Position on the PW diagram of the six stars that are known in the literature as ARRD stars but are classified here as DCEP_MULTI (black filled circles). For reference, red and blue dots show the PW for the same DCEP_F and DCEP_1O samples displayed in Fig. 18.

6.5. Validation with TESS photometry

For validation we used photometric data collected by the Transiting Exoplanet Survey Satellite (TESS, Ricker et al. 2015), which is collecting continuous photometry over a large (24° ×96°) area with four cameras with adjacent fields of view over segments of 27 days in length, called sectors. In mission years 1, 2, and 3, the field of view was rotated around the centre of camera 4, positioned towards the southern and then the northern and then again the southern ecliptic pole, while avoiding a 12-degree band along the Ecliptic. In year 4, five sectors were rotated so that all cameras were pointing towards the Ecliptic and observations cover a roughly 230° segment of it. We searched the full-frame image data up to Sector 43, which was the fourth sector in year 4 and the second along the Ecliptic. Sampling cadence of the full-frame images was initially 30 min in years 1–2, and was lowered to 10 min in the first extended mission (years 3–4).
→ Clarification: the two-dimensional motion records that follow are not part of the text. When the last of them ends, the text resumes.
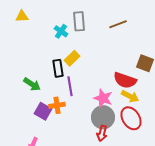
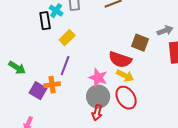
black rectangle: (58, 68) -> (45, 21), moved
green arrow: (32, 84) -> (17, 68), moved
purple line: (70, 86) -> (65, 66), turned 30

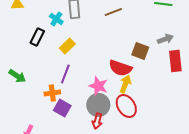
black rectangle: (45, 21) -> (37, 37), moved, turned 36
yellow arrow: (125, 76) -> (125, 84), turned -96
purple square: (38, 91) -> (62, 108), moved

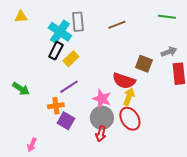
cyan cross: (56, 19) -> (60, 32), size x1.6
black rectangle: (37, 37) -> (56, 51), moved
purple line: (65, 74) -> (69, 87), turned 36

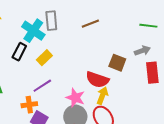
green line: (167, 17) -> (148, 26), moved
black rectangle: (56, 51) -> (19, 52), moved

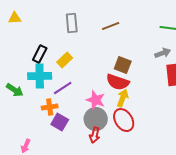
cyan cross: (33, 31) -> (40, 76), moved, turned -35
brown square: (117, 63) -> (123, 65), moved

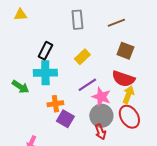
yellow rectangle: (65, 60) -> (82, 57), moved
brown square: (123, 65) -> (125, 51), moved
purple line: (63, 88) -> (87, 85), moved
red arrow: (95, 135) -> (100, 132), turned -35

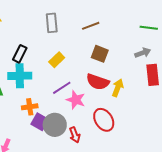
yellow arrow: (128, 95) -> (118, 88), moved
gray circle: (101, 116) -> (55, 125), moved

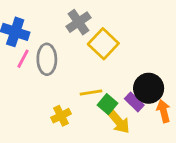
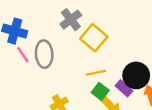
pink line: (23, 59) -> (23, 55), turned -60
yellow line: (91, 93) -> (96, 73), moved

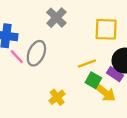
yellow square: (94, 38) -> (106, 29), moved, turned -30
gray ellipse: (44, 54) -> (36, 53), turned 35

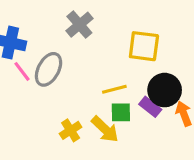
green square: (93, 80) -> (121, 112), turned -35
yellow arrow: (105, 93) -> (105, 129), moved

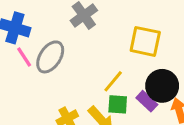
yellow line: (114, 89) -> (113, 81), turned -40

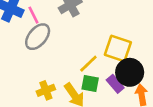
yellow square: (145, 41) -> (118, 49), moved
pink line: (24, 57) -> (33, 15), moved

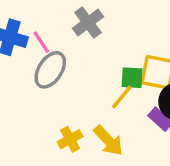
green square: (90, 84) -> (132, 78), moved

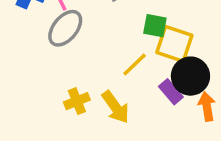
green square: (132, 78) -> (155, 26), moved

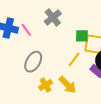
gray ellipse: (65, 28) -> (33, 62), moved

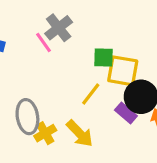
pink line: (26, 30) -> (43, 42), moved
gray ellipse: (33, 62) -> (27, 117), moved, turned -40

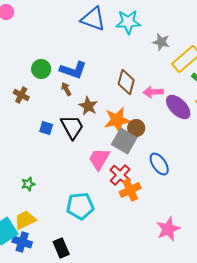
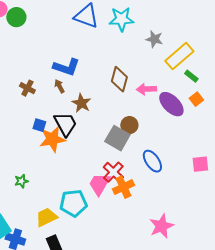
green circle: (41, 69) -> (16, 17), moved
brown cross: (21, 95) -> (27, 88), moved
orange star: (117, 120) -> (52, 139), moved
pink trapezoid: (99, 159) -> (99, 184), moved
yellow trapezoid: (25, 220) -> (46, 217), moved

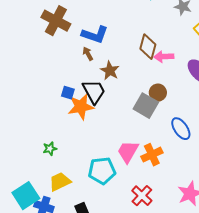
brown cross: (27, 88) -> (56, 21), moved, size x1.8
pink arrow: (146, 89) -> (164, 57), moved
red cross: (113, 172) -> (142, 196), moved
yellow trapezoid: (46, 217) -> (60, 182), moved

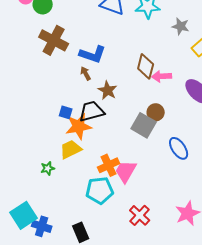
black trapezoid: (94, 92) -> (92, 111), turned -76
orange cross: (152, 155) -> (109, 165), moved
yellow trapezoid: (60, 182) -> (71, 149), moved

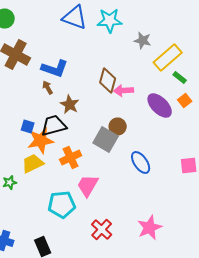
orange cross: (109, 165) -> (71, 158), moved

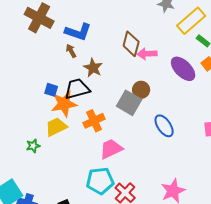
pink trapezoid: (88, 186) -> (111, 149), turned 35
cyan pentagon: (62, 204) -> (100, 181), moved

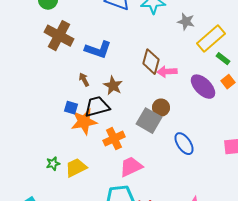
brown arrow: (71, 51) -> (84, 80), moved
yellow trapezoid: (56, 127) -> (76, 168), moved

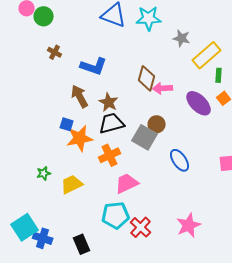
brown cross: (59, 36) -> (55, 52), size x0.5
green rectangle: (223, 59) -> (219, 75), turned 56
brown arrow: (84, 80) -> (80, 96), size x1.6
black trapezoid: (97, 107) -> (112, 123), moved
green star: (53, 164) -> (44, 173), moved

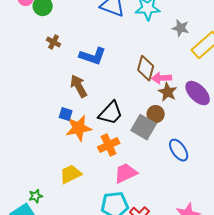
brown star: (109, 102) -> (168, 92), moved
black trapezoid: (112, 123) -> (111, 113), turned 148
green star: (44, 173) -> (36, 196), moved

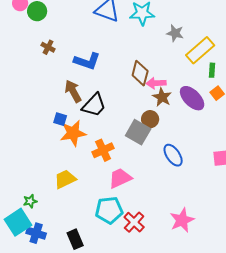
black trapezoid: (111, 113) -> (94, 105), moved

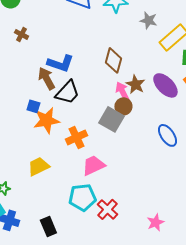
blue L-shape: (87, 61) -> (60, 63), moved
pink arrow: (156, 83) -> (122, 91), moved, turned 66
blue ellipse: (173, 155) -> (167, 135), moved
pink star: (182, 220) -> (155, 222), moved, size x0.7

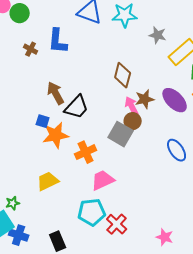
blue L-shape: (60, 63) -> (58, 41), moved, turned 76
brown star: (135, 84) -> (145, 99), turned 30
pink star: (155, 222) -> (165, 237), turned -30

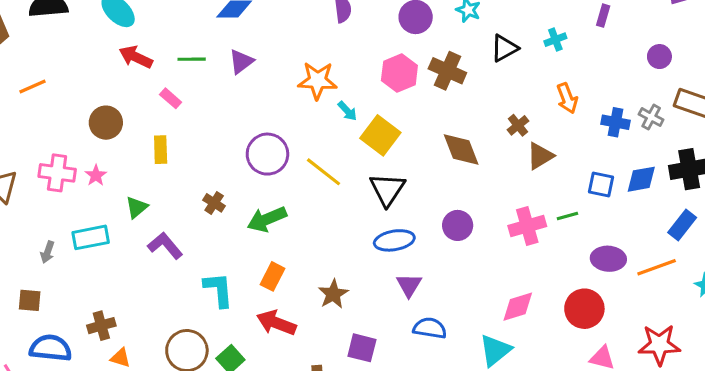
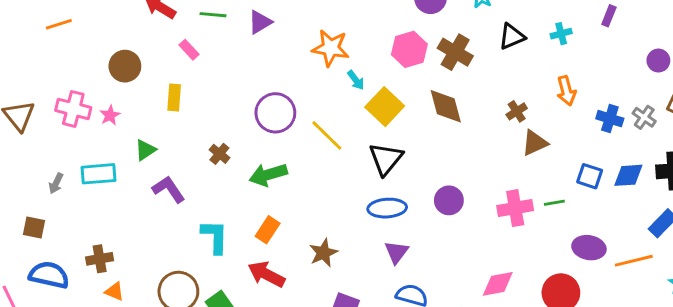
brown diamond: (461, 149) -> (446, 106), moved

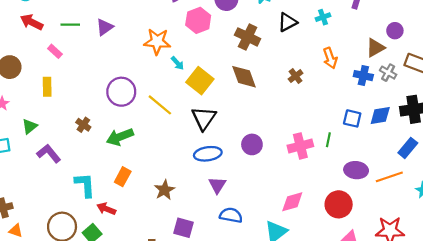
pink hexagon: (409, 49) -> (198, 20), moved
brown triangle: (535, 143) -> (375, 48), moved
green line: (554, 203) -> (328, 140), turned -64
red arrow: (266, 274) -> (106, 209), moved, size x0.7

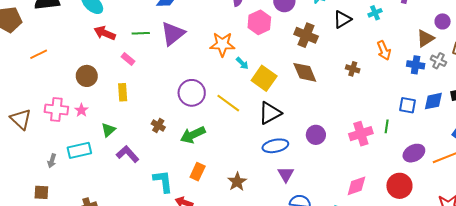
purple triangle: (105, 27) -> (173, 34), size x1.5
brown cross: (296, 76) -> (353, 69), turned -32
black triangle: (204, 118) -> (270, 113), turned 30
purple ellipse: (356, 170) -> (414, 153), turned -30

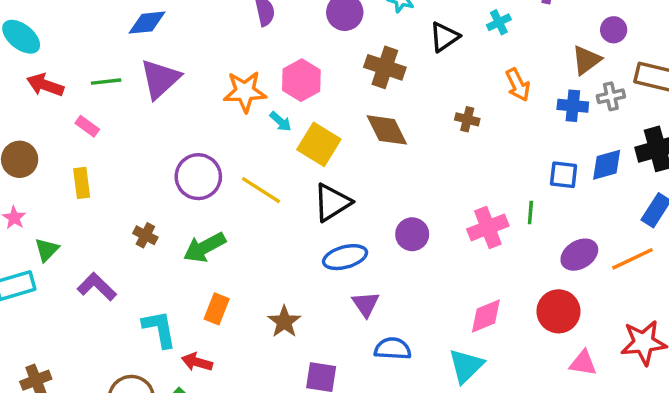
pink hexagon: (259, 22) -> (301, 80), moved
gray cross: (438, 61) -> (611, 96), turned -35
green triangle: (108, 130) -> (47, 250), moved

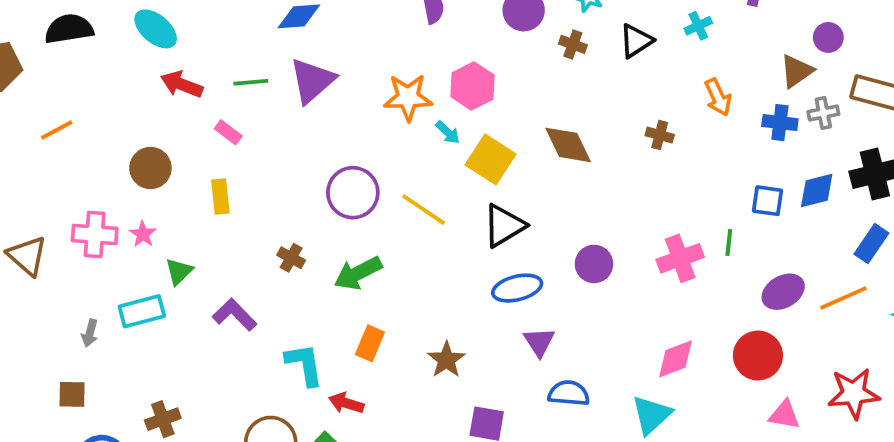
brown cross: (385, 67) -> (573, 44), moved, size x0.6

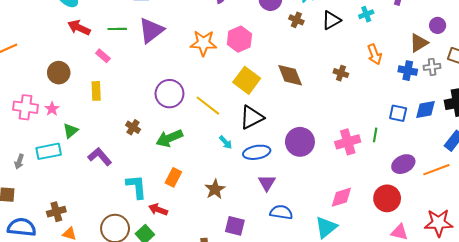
cyan arrow: (448, 132) -> (226, 142), moved
purple circle: (594, 264) -> (300, 142), size x1.4

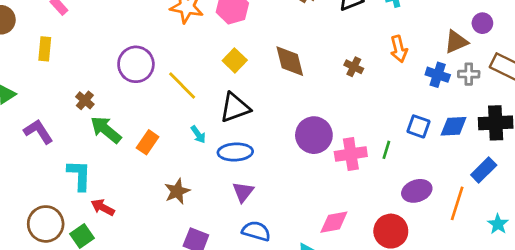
yellow square: (247, 80) -> (235, 60), size x0.7
green arrow: (169, 138) -> (106, 130), moved, turned 55
purple circle: (300, 142) -> (314, 135), moved
orange line: (436, 170) -> (457, 203), turned -60
orange rectangle: (173, 177) -> (148, 142), moved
The spatial resolution of TESS is limited to 21″ px−1. Therefore, although it is capable of reaching the brighter Cepheids in the LMC and SMC, the images suffer from severe crowding and blending (Plachy et al. 2021). To avoid that, we only looked at Galactic Cepheids in this study. We cross-matched the Gaia coordinates with the sector coverage using the Web TESS Viewing Tool10 and then queried the TESS Quick Look Pipeline (QLP) database for light curves (Kunimoto et al. 2021; Huang et al. 2020a,b). The pre-processed QLP light curves have a faint limit of T = 15 mag, which is equivalent to the same GRP magnitude, and are produced primarily for searches of exoplanet transits. As a consequence, not all Cepheid candidates have good QLP light curves. Therefore, we also extracted photometry from the full-frame images with the eleanor software, which is capable of both pixel aperture and PSF photometry and post-processing of the light curves via regression against a systematic error model or via principal component analysis (Feinstein et al. 2019). We then selected the best light curves from the QLP and the four eleanor results (raw, corrected, PCA-corrected, and PSF photometry), and applied further corrections: sigma clipping to remove outliers and detrending to remove residual slow variations. For the trend removal, we used the method described by Bódi et al. (2022). Briefly, the algorithm searches for the dominant periodicity in the light curve, computes the phase dispersion of the folded data, and then fits a polynomial to the data by minimising against the phase dispersion. This way even high-order polynomials can be fitted that still follow the changes in average brightness and are much less affected by the effects of incomplete pulsation cycles at the edges.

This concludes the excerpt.